I’m standing for my local council elections, I went out canvassing this weekend. Our parliamentary candidate wrote a lovely post about coming out and helping me. The post was shared by someone I am running against ( an independent male) the comments were about the fact I’m “blonde so give me a break” and that I need some life experience” and to “learn how politics work” I am 24, these comments were off middle aged men. You’d think running for council I might know a bit about politics? The thing is the more I canvass and my name gets around the more I know I’m going to get abuse. I know some of the comments are going to get nasty. People say they want more young women in politics but it’s so draining when not only am I fighting for votes on policies people want to question (which is fine obviously) but I also have to fight against the fact I’m a five foot 24 year old blonde. Do I have to be 60 year old male to be listened to? Apparently so.
Now we have another ‘president’ of Brazil calling women sluts… when will other men challenge this?
While walking in New Haven, CT right next to the Yale Hospital, a friend and I had gotten comments about our ass. Two days ago on Long Island, I was canvassing door to door for a possible future congresswoman-and a guy started honking his horn. It took me a minute to realize it was at me. He continued to honk then wave. It was uncomfortable. I don’t experience as many offences at some other women, but believing that it could have been worse is a part of the problem.
The campaign leaflet (distributed In May 2017) of Gordon Munro, Labour candidate for Edinburgh North and Leith, says that it’s time for a ‘stronger voice than the shrill song of…’ The seat is currently held by a female MP, belonging to a party led by a woman.
During lectures, my Comparative Political Systems professor talks at length about male leaders of different countries, going so far as to list unnecessary personal details about their upbringing and hobbies. The first time he mentioned a woman was last week, more than halfway through the semester. He talked about the wife of one of the political leaders… well, more specifically, he showed a bunch of pictures of her, saying that her clothing demonstrated how that country’s culture is changing. To make matters worse, he kept making comments about how “pretty” she was. I am incredibly frustrated and saddened by this because I generally think that my professor is intelligent and knowledgeable about the material he teaches; however, I’m having trouble reconciling that with this disgusting behavior.

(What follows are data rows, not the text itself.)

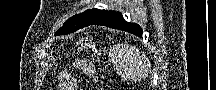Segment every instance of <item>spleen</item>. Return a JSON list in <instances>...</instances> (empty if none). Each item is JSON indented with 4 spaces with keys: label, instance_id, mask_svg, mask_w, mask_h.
<instances>
[{
    "label": "spleen",
    "instance_id": "1",
    "mask_svg": "<svg viewBox=\"0 0 216 90\" xmlns=\"http://www.w3.org/2000/svg\"><path fill=\"white\" fill-rule=\"evenodd\" d=\"M124 54L126 58L125 62H127L132 72H143L145 70L147 60L143 52H140L138 48L124 44Z\"/></svg>",
    "mask_w": 216,
    "mask_h": 90
}]
</instances>
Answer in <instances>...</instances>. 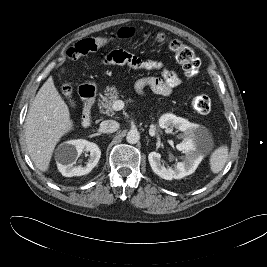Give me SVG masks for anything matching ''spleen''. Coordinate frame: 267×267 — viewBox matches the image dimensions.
Wrapping results in <instances>:
<instances>
[{
	"label": "spleen",
	"instance_id": "1",
	"mask_svg": "<svg viewBox=\"0 0 267 267\" xmlns=\"http://www.w3.org/2000/svg\"><path fill=\"white\" fill-rule=\"evenodd\" d=\"M227 158H228L227 146H220L217 149H215L209 158L211 171L215 174L219 173L223 169L227 161Z\"/></svg>",
	"mask_w": 267,
	"mask_h": 267
}]
</instances>
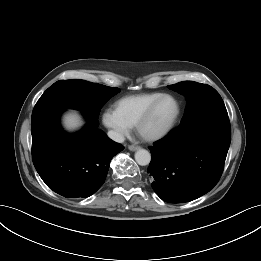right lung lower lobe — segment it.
I'll return each instance as SVG.
<instances>
[{
  "label": "right lung lower lobe",
  "instance_id": "98d812e1",
  "mask_svg": "<svg viewBox=\"0 0 261 261\" xmlns=\"http://www.w3.org/2000/svg\"><path fill=\"white\" fill-rule=\"evenodd\" d=\"M62 111L49 109L32 118L33 163L54 192L86 198L102 186L111 159L124 147L97 129L98 118L87 113L88 123L81 132L65 133L59 125Z\"/></svg>",
  "mask_w": 261,
  "mask_h": 261
}]
</instances>
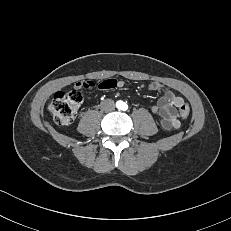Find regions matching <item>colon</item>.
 Masks as SVG:
<instances>
[{"mask_svg":"<svg viewBox=\"0 0 231 231\" xmlns=\"http://www.w3.org/2000/svg\"><path fill=\"white\" fill-rule=\"evenodd\" d=\"M83 103V95L78 90L57 92L48 105L54 121L59 125H69L73 122L77 110ZM180 114L187 118L190 114L189 104L184 101L179 107Z\"/></svg>","mask_w":231,"mask_h":231,"instance_id":"1","label":"colon"}]
</instances>
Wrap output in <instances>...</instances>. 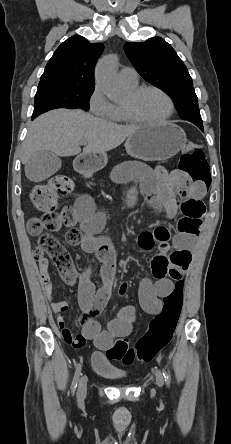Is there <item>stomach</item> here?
Listing matches in <instances>:
<instances>
[{"label": "stomach", "mask_w": 231, "mask_h": 444, "mask_svg": "<svg viewBox=\"0 0 231 444\" xmlns=\"http://www.w3.org/2000/svg\"><path fill=\"white\" fill-rule=\"evenodd\" d=\"M187 139L182 128L172 122L141 127L125 142L127 153L144 161H162L176 155ZM107 163L106 154H82L75 161V168L82 174H92Z\"/></svg>", "instance_id": "0dacf381"}]
</instances>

Front page of the Daily Mail newspaper this morning: Picture of UK Prime Minister and Scotland’s First Minister at serious meeting. Headline: “Never mind Brexit, who won Legs-it”. Because they’re women. Who have legs. So let’s ignore the serious life-defining, political-landscape-changing, world-impacting event that these two professionals are working towards, and only talk about the fact the two women have legs.

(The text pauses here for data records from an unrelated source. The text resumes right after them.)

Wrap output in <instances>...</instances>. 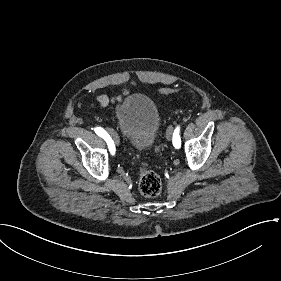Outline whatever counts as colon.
<instances>
[{
    "label": "colon",
    "instance_id": "1",
    "mask_svg": "<svg viewBox=\"0 0 281 281\" xmlns=\"http://www.w3.org/2000/svg\"><path fill=\"white\" fill-rule=\"evenodd\" d=\"M160 93L167 94L169 90L162 89ZM138 186L144 196L152 198L160 194L163 184L159 174L144 164L140 171Z\"/></svg>",
    "mask_w": 281,
    "mask_h": 281
}]
</instances>
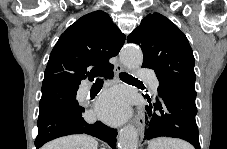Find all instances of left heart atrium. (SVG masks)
<instances>
[{
    "label": "left heart atrium",
    "mask_w": 227,
    "mask_h": 149,
    "mask_svg": "<svg viewBox=\"0 0 227 149\" xmlns=\"http://www.w3.org/2000/svg\"><path fill=\"white\" fill-rule=\"evenodd\" d=\"M128 113V97L122 90L113 89L107 91L98 102L97 114L108 122H120L128 116Z\"/></svg>",
    "instance_id": "39dd6f15"
}]
</instances>
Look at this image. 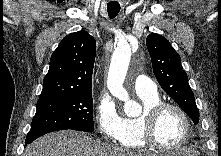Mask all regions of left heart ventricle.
<instances>
[{"mask_svg": "<svg viewBox=\"0 0 221 156\" xmlns=\"http://www.w3.org/2000/svg\"><path fill=\"white\" fill-rule=\"evenodd\" d=\"M155 135L165 146L178 145L185 135V124L181 116L174 110H166L158 120Z\"/></svg>", "mask_w": 221, "mask_h": 156, "instance_id": "obj_1", "label": "left heart ventricle"}]
</instances>
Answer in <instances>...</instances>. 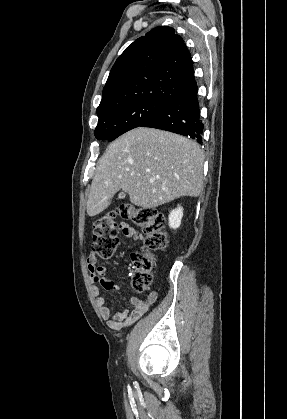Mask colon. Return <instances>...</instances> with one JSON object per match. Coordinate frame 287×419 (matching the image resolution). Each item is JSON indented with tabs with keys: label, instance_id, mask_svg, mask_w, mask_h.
<instances>
[{
	"label": "colon",
	"instance_id": "obj_1",
	"mask_svg": "<svg viewBox=\"0 0 287 419\" xmlns=\"http://www.w3.org/2000/svg\"><path fill=\"white\" fill-rule=\"evenodd\" d=\"M117 216L131 221L145 234L143 251L131 254L135 268L133 288L141 293L146 291L152 283L155 261L150 252L164 249L168 243L163 231L165 218L163 213L155 208L137 207L131 204H123L117 210L102 214L94 222L92 241L93 253L102 259H110L117 249Z\"/></svg>",
	"mask_w": 287,
	"mask_h": 419
}]
</instances>
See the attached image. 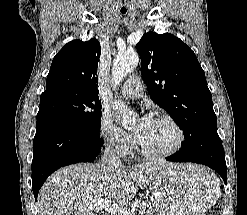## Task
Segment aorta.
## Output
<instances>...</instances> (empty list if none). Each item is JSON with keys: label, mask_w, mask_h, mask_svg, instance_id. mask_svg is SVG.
<instances>
[{"label": "aorta", "mask_w": 247, "mask_h": 215, "mask_svg": "<svg viewBox=\"0 0 247 215\" xmlns=\"http://www.w3.org/2000/svg\"><path fill=\"white\" fill-rule=\"evenodd\" d=\"M138 62L139 57L135 52L119 53L115 57L112 68V83L115 87L137 66ZM115 109L122 115V124L124 126H127L131 119L134 118V112L129 111L124 104H117Z\"/></svg>", "instance_id": "obj_1"}]
</instances>
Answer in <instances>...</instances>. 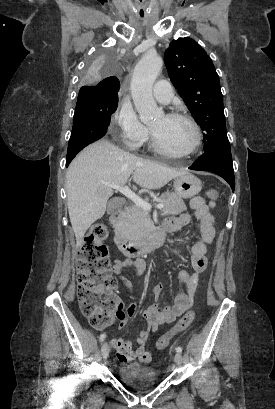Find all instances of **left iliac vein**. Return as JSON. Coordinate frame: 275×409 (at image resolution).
Masks as SVG:
<instances>
[{"mask_svg":"<svg viewBox=\"0 0 275 409\" xmlns=\"http://www.w3.org/2000/svg\"><path fill=\"white\" fill-rule=\"evenodd\" d=\"M183 362V356L180 352L175 354V363L176 365L180 366Z\"/></svg>","mask_w":275,"mask_h":409,"instance_id":"4c4485c4","label":"left iliac vein"}]
</instances>
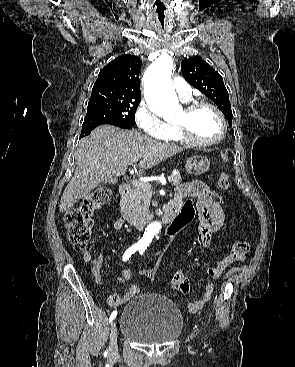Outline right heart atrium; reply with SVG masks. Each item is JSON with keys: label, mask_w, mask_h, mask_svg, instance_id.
I'll list each match as a JSON object with an SVG mask.
<instances>
[{"label": "right heart atrium", "mask_w": 295, "mask_h": 367, "mask_svg": "<svg viewBox=\"0 0 295 367\" xmlns=\"http://www.w3.org/2000/svg\"><path fill=\"white\" fill-rule=\"evenodd\" d=\"M135 120L143 132L157 139H166L172 129V125L162 120L154 109L145 102L139 104Z\"/></svg>", "instance_id": "right-heart-atrium-1"}]
</instances>
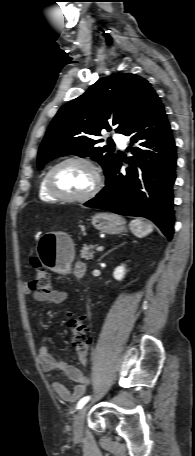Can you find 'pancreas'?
<instances>
[{"label": "pancreas", "instance_id": "1", "mask_svg": "<svg viewBox=\"0 0 195 456\" xmlns=\"http://www.w3.org/2000/svg\"><path fill=\"white\" fill-rule=\"evenodd\" d=\"M94 246H87L84 245V247L81 250V258H84L85 260H91L94 258V251L92 250Z\"/></svg>", "mask_w": 195, "mask_h": 456}]
</instances>
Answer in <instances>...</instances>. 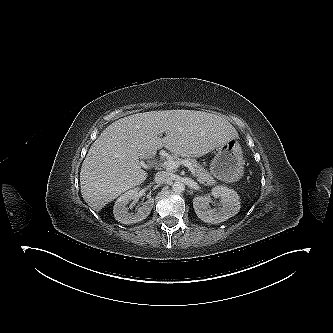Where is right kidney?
<instances>
[{"label":"right kidney","mask_w":333,"mask_h":333,"mask_svg":"<svg viewBox=\"0 0 333 333\" xmlns=\"http://www.w3.org/2000/svg\"><path fill=\"white\" fill-rule=\"evenodd\" d=\"M140 194L138 189H130L122 194L115 202L113 213L115 219L123 224H132L144 220L151 212L153 207V200H147L142 207L138 208L135 213H130L127 205L133 201L139 200Z\"/></svg>","instance_id":"ca27d5eb"}]
</instances>
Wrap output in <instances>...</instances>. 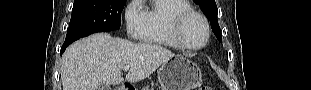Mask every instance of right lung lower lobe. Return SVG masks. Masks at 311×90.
<instances>
[{"label": "right lung lower lobe", "instance_id": "1", "mask_svg": "<svg viewBox=\"0 0 311 90\" xmlns=\"http://www.w3.org/2000/svg\"><path fill=\"white\" fill-rule=\"evenodd\" d=\"M70 45V44H63L62 48H61V52L60 54L62 55V53L65 51L66 47Z\"/></svg>", "mask_w": 311, "mask_h": 90}]
</instances>
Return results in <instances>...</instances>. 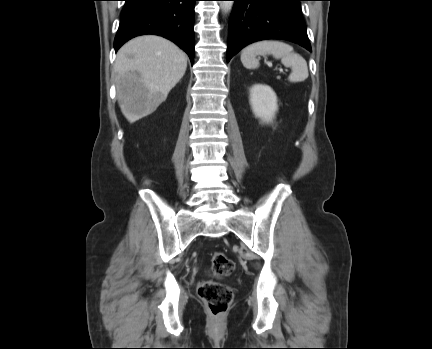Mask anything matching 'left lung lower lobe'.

I’m in the States. During the Trump-Cliton debates on TV, Trump paced the stage kind of stalking Clinton, this was mentioned by commentators. But what I’ve never seen mentioned by anyone is when he “gallantly” Led her back to center stage at the finale, his palm in the small of her back.

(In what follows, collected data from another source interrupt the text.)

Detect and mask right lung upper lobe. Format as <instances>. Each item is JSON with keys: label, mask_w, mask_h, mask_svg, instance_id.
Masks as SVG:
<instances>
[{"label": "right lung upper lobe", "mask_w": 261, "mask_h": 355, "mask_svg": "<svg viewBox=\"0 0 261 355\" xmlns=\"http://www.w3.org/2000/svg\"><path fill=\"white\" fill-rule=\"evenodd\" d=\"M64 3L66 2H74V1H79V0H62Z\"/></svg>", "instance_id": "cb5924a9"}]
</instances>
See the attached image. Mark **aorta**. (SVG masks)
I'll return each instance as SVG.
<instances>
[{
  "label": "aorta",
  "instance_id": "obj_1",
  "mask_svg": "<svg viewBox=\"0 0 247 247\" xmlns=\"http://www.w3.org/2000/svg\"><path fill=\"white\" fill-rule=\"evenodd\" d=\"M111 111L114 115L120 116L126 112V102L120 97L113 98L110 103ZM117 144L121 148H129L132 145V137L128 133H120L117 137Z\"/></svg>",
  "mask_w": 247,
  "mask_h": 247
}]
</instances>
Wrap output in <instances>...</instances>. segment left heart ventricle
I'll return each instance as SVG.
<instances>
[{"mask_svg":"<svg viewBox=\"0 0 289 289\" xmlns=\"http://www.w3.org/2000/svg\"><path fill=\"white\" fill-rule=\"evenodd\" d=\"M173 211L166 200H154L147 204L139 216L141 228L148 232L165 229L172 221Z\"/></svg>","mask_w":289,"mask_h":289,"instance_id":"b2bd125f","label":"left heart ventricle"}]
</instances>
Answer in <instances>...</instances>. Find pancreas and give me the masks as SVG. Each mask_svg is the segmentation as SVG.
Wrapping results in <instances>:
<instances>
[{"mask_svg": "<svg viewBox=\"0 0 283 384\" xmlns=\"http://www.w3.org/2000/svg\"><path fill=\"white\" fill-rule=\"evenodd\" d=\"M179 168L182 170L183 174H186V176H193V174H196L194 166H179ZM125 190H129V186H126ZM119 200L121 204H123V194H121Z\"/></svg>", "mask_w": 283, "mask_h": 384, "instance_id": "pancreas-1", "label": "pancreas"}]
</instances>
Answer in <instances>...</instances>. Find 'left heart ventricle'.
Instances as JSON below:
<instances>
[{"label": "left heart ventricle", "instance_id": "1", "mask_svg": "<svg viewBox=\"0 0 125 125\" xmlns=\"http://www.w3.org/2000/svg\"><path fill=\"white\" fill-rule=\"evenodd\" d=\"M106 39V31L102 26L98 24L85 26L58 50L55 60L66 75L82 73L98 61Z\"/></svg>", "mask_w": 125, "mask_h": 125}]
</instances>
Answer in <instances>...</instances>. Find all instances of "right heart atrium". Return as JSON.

I am disappointed in the country’s choice of a new president, and ever since the election, I am outspoken about it. Without resorting to false information, memes, and name-calling, I make intelligent researched arguments on the topic. However, posting on social media draws a host of men who attack me as a woman to knock me off course or attempt to upset me with creepy comments. One man told me he wanted to “collect my tears and drink them,” or perhaps he could just “lick my face.” Another man, in an attempt to be derogatory, said, “you must be one of those feminists,” and that he “should have known there would be alligators in the water.” His fiend told him to stop attacking me because I am “super hot.” Since the election, I have heard every kind of screwed up opinion on reproductive rights. I spoke out to someone on this, and he told me, “because I like you, we’ll deport you last.” I am angry that women’s voices are dismissed repeatedly as unimportant, whiny, or irrelevant, and the only way for a woman to merit respect is to be “super hot.”
Maybe in the future people will look back and remember how in 2016, the majority of Americans voted Trump – a blatantly racist and sexist candidate – into office in the most powerful nation in the world. Maybe in the future people will look back and wonder at how primitive and unenlightened we were. Maybe we can stop pretending like we’re all equal now, more or less.